Interview transcript:

Tom Temin: Dave, good to have you back.

Dave Zvenyach: Great to be here. Thanks again for having me.

Tom Temin: And just begin with telling us about the projects in terms of the money. These are not all 14 GSA projects, but money you’ll be funneling to the agencies. Tell us how that all works.

Dave Zvenyach: Sure, as you mentioned, we received about $150 million as part of the American rescue Plan. And the goal for the American rescue plan was to respond to the pandemic and really think about ways that we can improve security and sort of the overall delivery of public services. And so what we’ve invested in so far are the first tranche of funding, really, to really think about how we can improve digital services delivery for the public. And as you mentioned, we have awarded 14 projects so far, everything from reimagining, to helping with the emergency rental assistance program to child tax credit and beyond. Really trying to invest in things that are gonna have a high impact for the public and, like I said, respond to the pandemic.
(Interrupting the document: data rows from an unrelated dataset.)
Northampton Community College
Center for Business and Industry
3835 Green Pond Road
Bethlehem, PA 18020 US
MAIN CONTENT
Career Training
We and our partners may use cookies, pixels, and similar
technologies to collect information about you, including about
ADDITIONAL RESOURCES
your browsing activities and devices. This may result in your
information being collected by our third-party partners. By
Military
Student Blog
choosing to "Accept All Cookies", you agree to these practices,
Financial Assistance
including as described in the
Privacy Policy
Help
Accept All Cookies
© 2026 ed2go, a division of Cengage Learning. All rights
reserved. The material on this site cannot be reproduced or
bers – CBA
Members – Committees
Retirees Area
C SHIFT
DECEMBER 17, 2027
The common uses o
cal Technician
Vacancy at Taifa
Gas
Tom Temin: And how does this money relate or correspond to the technology modernization fund dollars, because a lot of these were already getting some of that money, also. This is a different type of fund, but it seems almost like the same purpose.
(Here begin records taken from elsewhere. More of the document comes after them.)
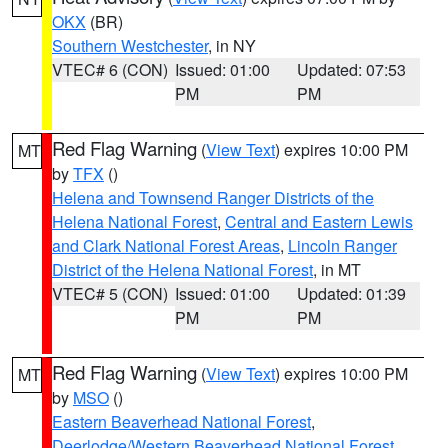
OKX
(BR)
Southern Westchester
, in NY
VTEC# 6 (CON)
Issued: 01:00
Updated: 07:53
PM
PM
Red Flag Warning
(
View Text
) expires 10:00 PM
MT
by
TFX
()
Helena and Townsend Ranger Districts of the
Helena National Forest
,
Central and Eastern Lewis
and Clark National Forest Areas
,
Lincoln Ranger
District of the Helena National Forest
, in MT
VTEC# 5 (CON)
Issued: 01:00
Updated: 01:39
PM
PM
Red Flag Warning
(
View Text
) expires 10:00 PM
MT
by
MSO
()
Eastern Beaverhead National Forest
,
Deerlodge/Western Beaverhead National Forest
,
Dave Zvenyach: Sure. So the technology modernization fund received about a billion dollars as part of the same American Rescue Plan. And those things are also thinking about modernization. They’re also thinking about security. But this Federal Citizen Services Fund, which is the $150 million that we’re referring to here, is really focused on public facing digital services, really thinking about the differences, thinking that TMF has to go to shared services, thinking about going to other agencies for modernization. We’re really thinking about high impact public experience. And that’s been the nature of the different types of funding. But we certainly work in coordination with TMF and others.

Tom Temin: So that ties basically into the Biden administration’s CX kind of initiative, as opposed to the executive order on cybersecurity. But you must have security as part of this also.

Dave Zvenyach: That’s right. And one of the lessons that I think we really learned throughout the pandemic and before is that ultimately, the public doesn’t need to really understand the nuances and the intricacies of how government works. They just expect service delivery to happen and expect it to happen in a way that makes sense to the public. And what we are trying to do with GTS, and working with the White House and others as part of the customer experience push, is to really think about how we can improve service delivery in a way that actually makes sense to people, as opposed to doing it in a way that makes sense to agencies.

Tom Temin: And you have put these projects for purposes of public consumption into three basic buckets here: recover, rebuild and reimagine. And let’s talk about recovery, what is needing recovery?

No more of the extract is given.